No Juneteenth celebration could ever match the initial jubilation of enslaved Texans when they got the news and ventured off into a great unknown—freedom, wherever and whatever that was. Almost 250 years of unspeakable human misery, from the distant shores of Africa to the sweaty, bloody despair of Texas soil, came to a close. Even the most unsure and frightened of the new freedmen had to stop and measure the history, and remember the thousands of ancestors whose forced journey did not include living to see Emancipation Day.

Juneteenth breakfast at the historic Ashton Villa in Galveston Texas

Students sing at the Juneteenth breakfast at the historic Ashton Villa in Galveston, 2019. Photo by Will Chambers.

Juneteenth was first celebrated in 1866, one year after emancipation.

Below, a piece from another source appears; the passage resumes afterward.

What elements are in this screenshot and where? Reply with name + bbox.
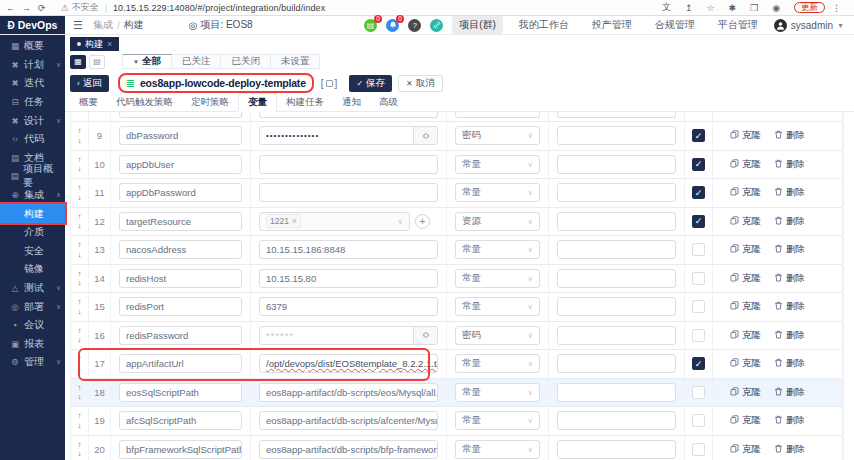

Freedmen and their families gathered in rural communities and burgeoning freedom colonies to rejoice with parades, dances, church services, hallelujahs, community feasts, and tears. In East Texas’ Anderson County, freedmen created fireworks by drilling holes in trees and filling them with gunpowder.

Some communities purchased land specifically to hold their celebrations, such as when Houston’s Rev. Jack Yates raised $1,000 in 1872 for what would be named Emancipation Park in the Third Ward. A similar effort in 1898 in Mexia yielded Booker T. Washington Park, which often saw 20,000 celebrants at its Juneteenth events.

However, according to Turner, there was a noticeable shift in Juneteenth celebrations after World War I. “African Americans were forced to examine their emancipation celebrations [after WWI] since few civil rights were furthered, and segregation, the threat of violence, and voter suppression in Southern states expanded,” she says. “Juneteenth celebrations that once had included long and inspiring speeches by black politicians, who had given voice to political ambition and civil rights, turned instead to venues of entertainment and commercialism.”

Today’s events follow that trend with parades; R&B, blues, and hip-hop concerts; health screenings; and job fairs. But a typical modern Juneteenth celebration might also include prayer breakfasts and reflections on the plight of black communities, panel discussions featuring prominent historians, and an emphasis on passing along knowledge and appreciation of heritage and culture to the youth. “By celebrating Juneteenth we celebrate the many black Texans who not only endured, but survived and created a community whose legacy of accomplishments will extend far beyond their lifetimes,” says Ron Goodwin, a history professor at Prairie View A&M.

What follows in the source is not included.